Miami Herald

Taliban blast kills U.S. soldier, several civilians in Kabul

- — ASSOCIATED PRESS

A Taliban car bomb exploded and killed U.S. and Romanian service members and 10 civilians in a busy diplomatic area near the U.S. Embassy in Kabul on Thursday, the second major attack this week as the Afghan government warned that a U.S.-Taliban deal on ending America’s longest war was moving too fast.

U.S. envoy Zalmay Khalilzad, under pressure after announcing earlier in the week that “on principle” he and the Taliban had reached an agreement, returned abruptly to Qatar, site of the talks, later Thursday, officials close to the negotiatio­ns said. The officials spoke on condition of anonymity because they were not authorized to speak to reporters.

The NATO Resolute Support mission, whose offices were near the blast, said the two service members were “killed in action,” without providing details or releasing their names. The American service member was the fourth killed in the past two weeks in Afghanista­n.

“Peace with a group that is still killing innocent people is meaningles­s,” President Ashraf Ghani, whose government has been shut out of the U.S.-Taliban talks, said in a statement.

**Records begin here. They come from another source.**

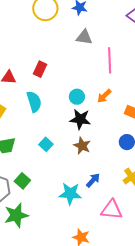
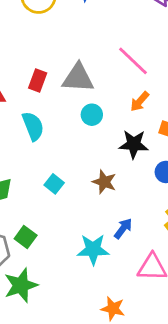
gray triangle: (84, 37) -> (78, 78), moved, size x1.4
pink line: (110, 60) -> (133, 61), turned -40
orange arrow: (104, 96) -> (140, 101), moved
black star: (80, 119) -> (134, 144), moved

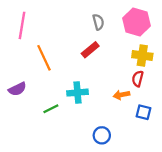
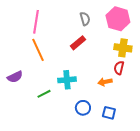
pink line: (22, 25) -> (36, 22), moved
blue square: (143, 112) -> (109, 113), moved
blue circle: (102, 135) -> (83, 108), moved

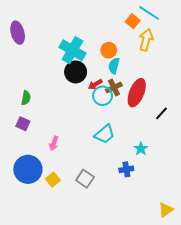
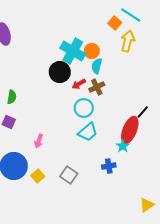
cyan cross: (72, 50) -> (73, 51), moved
red ellipse: (137, 93) -> (130, 130), moved
cyan circle: (103, 96) -> (84, 108), moved

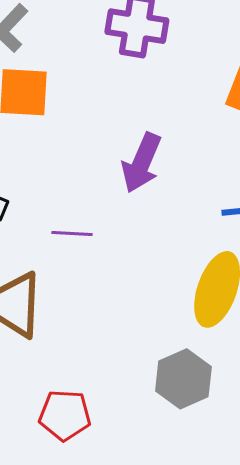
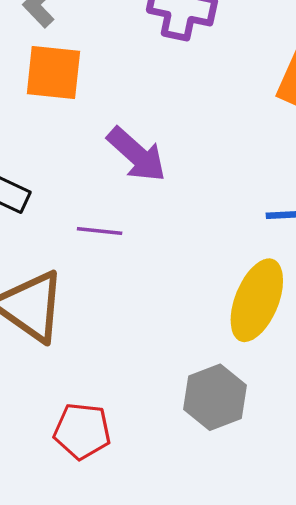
purple arrow: (142, 163) -> (137, 154), moved, turned -74

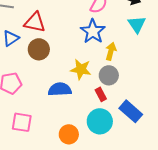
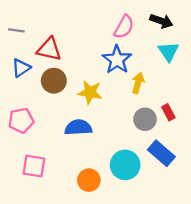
yellow star: (81, 69) -> (90, 92), moved
gray circle: (109, 75) -> (145, 119), moved
red rectangle: (101, 94) -> (168, 112), moved

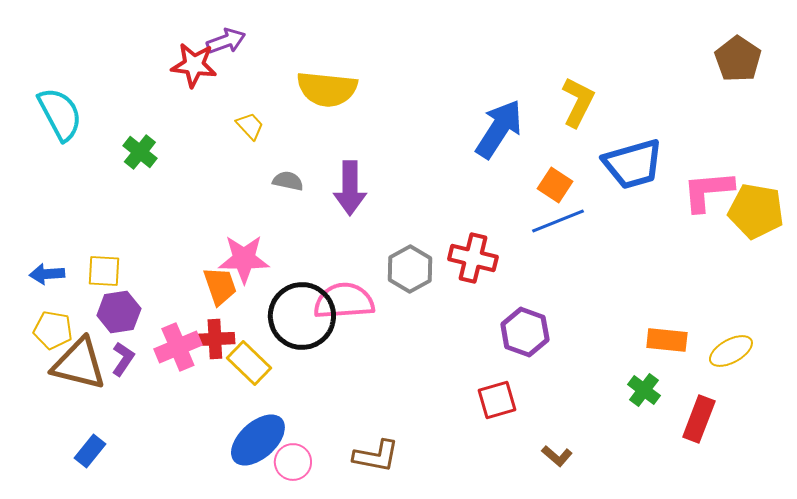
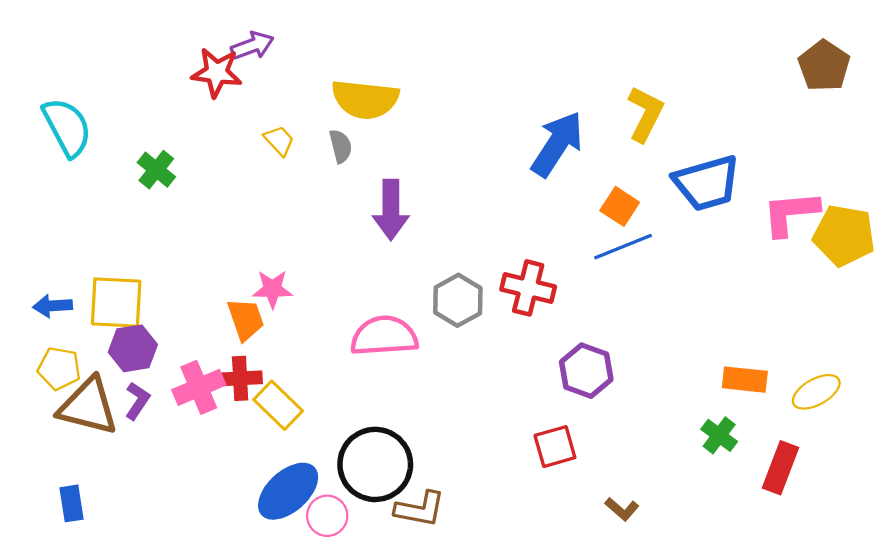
gray semicircle: (288, 181) -> (341, 146), moved, turned 64
pink star: (244, 259) -> (272, 289), size x0.7
yellow square: (104, 271) -> (116, 303), size x1.5
black circle: (302, 316) -> (375, 464), moved
blue rectangle: (90, 451) -> (71, 503), moved, turned -48

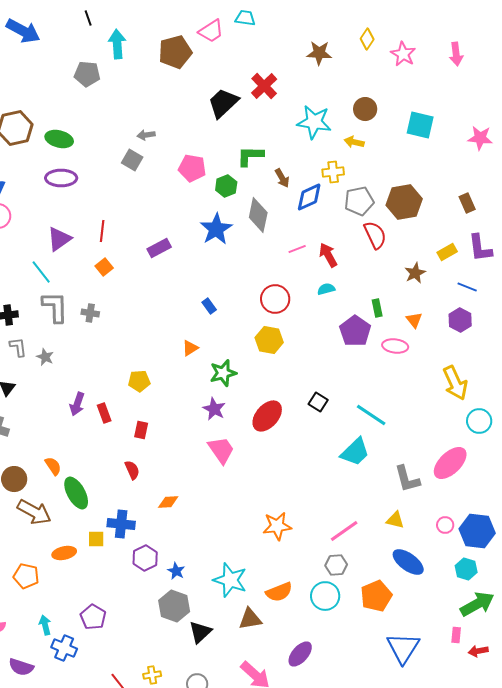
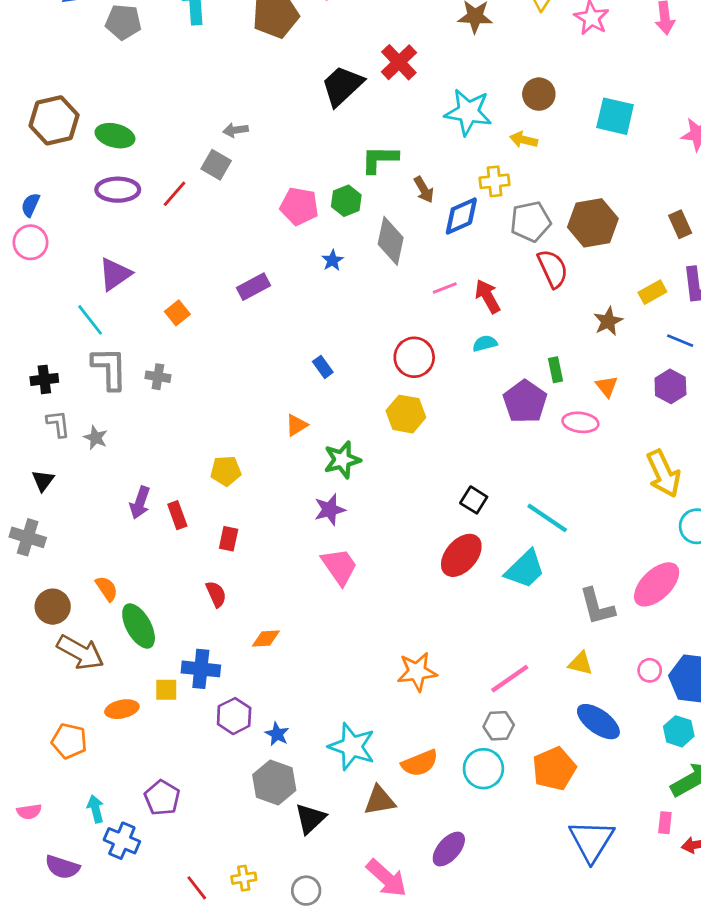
gray pentagon: (87, 74) -> (123, 22), moved
pink pentagon: (192, 168) -> (299, 206), moved
blue star: (216, 229) -> (332, 260), size x0.5
red line: (102, 231) -> (175, 194), moved, turned 35
purple star: (214, 409) -> (330, 510), turned 30
red ellipse: (267, 416) -> (461, 555), moved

Another 42 people were wounded, Interior Ministry spokesman Nasrat Rahimi said. Surveillan­ce footage showed the bomber’s vehicle turning into a checkpoint and exploding – and a passer-by trying to sprint away just seconds before the blast.

The Taliban said they targeted vehicles of “foreigners” trying to enter the heavily guarded Shashdarak area where Afghan national security authoritie­s have offices. British soldiers at the scene retrieved what appeared to be the remains of a NATO vehicle.

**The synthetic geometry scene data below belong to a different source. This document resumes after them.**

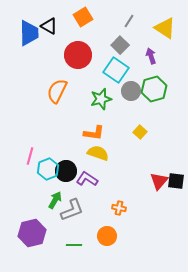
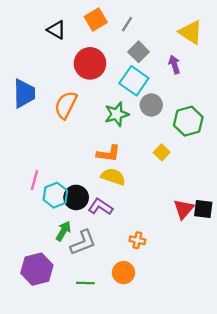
gray line: (129, 21) -> (127, 24), moved
blue trapezoid: (29, 33) -> (24, 93), moved
green hexagon: (154, 89) -> (188, 121), moved

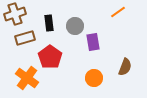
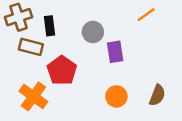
black rectangle: (49, 23) -> (49, 26), moved
brown rectangle: (25, 38) -> (31, 47), turned 30
brown semicircle: (125, 67) -> (157, 95), moved

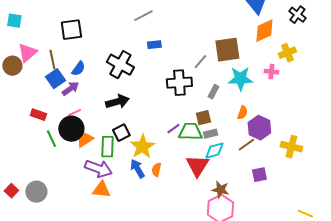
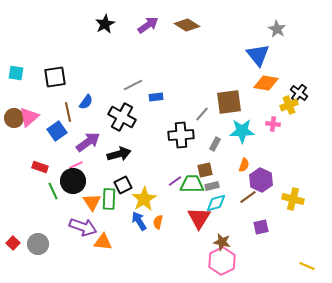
black cross: (297, 15) -> (299, 93), moved
gray line: (143, 16) -> (133, 85), moved
black square: (71, 30) -> (55, 77), moved
orange diamond: (264, 31) -> (266, 83), turned 35
pink triangle: (27, 53) -> (29, 117), moved
brown line: (52, 60) -> (68, 112), moved
blue semicircle: (78, 69) -> (86, 102), moved
purple arrow: (70, 89) -> (88, 142), moved, size x1.4
orange triangle: (84, 139) -> (92, 202), moved, turned -30
purple arrow: (98, 169) -> (83, 227), moved

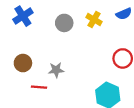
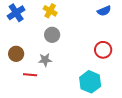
yellow cross: (94, 19) -> (50, 11), moved
gray circle: (64, 23) -> (52, 35), moved

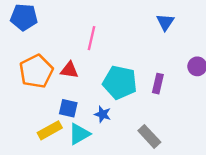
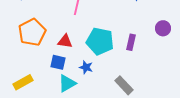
red triangle: (69, 70) -> (65, 41), moved
yellow rectangle: (50, 130) -> (23, 82), moved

The explosion followed a Taliban attack against a foreign compound late Monday that killed at least 16 people and wounded more than 100, almost all of them local civilians. An Associated Press reporter on the phone with the U.S. Embassy when Thursday’s blast occurred heard sirens start blaring there.

The especially violent week occurs as Khalilzad has been in Kabul briefing Ghani and other Afghan leaders on the U.S.-Taliban deal to end nearly 18 years of fighting that he says just needs President Donald Trump’s approval to become a reality. Khalilzad has not commented publicly on this week’s attacks.